In 2011, IDA Ireland filed for a compulsory purchase order on his farm, with the intention of selling the land to Intel. Reid disputed this in court, saying that CPOs were not intended to be made with the intention of selling property to a specific private company. The case goes to the High Court and Supreme Court, with Reid winning in the end.

Interspersed with reconstructions of the court cases are interviews with Reid, who lives alone in Hedsor, an 18th-century farmhouse that has been in the family for over 100 years, and depictions of his life on the farm.

==Release==
The Lonely Battle of Thomas Reid received its world premiere at the 2017 International Documentary Film Festival Amsterdam.

It went on release in Ireland on 18 October 2018, and aired on Irish television on 1 July 2019.

==Reception==
The Lonely Battle of Thomas Reid has a 100% rating on Rotten Tomatoes, based on 7 reviews.

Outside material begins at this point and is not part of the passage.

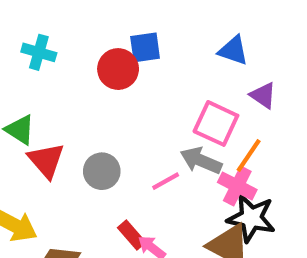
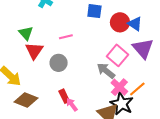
red circle: (118, 69) -> (120, 22), moved
purple triangle: (263, 95) -> (143, 48), size x1.6
orange line: (249, 155) -> (137, 89), moved
pink line: (166, 181) -> (66, 37), moved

Irish Independent film reviewer Paul Whitington included the documentary among his 20 best films of 2018, while in The Herald, Chris Wasser described it as "one of the most unique and, perhaps, indefinable pieces of cinema this year" and "occasionally, quite wonderful".

The film won the George Morrison Feature Documentary Award at the 2018/19 Irish Film and Television Awards, and also won Best Documentary at the 2018 Irish Film Festival London. It was voted Best Irish Film at the 2018 Dublin International Film Festival.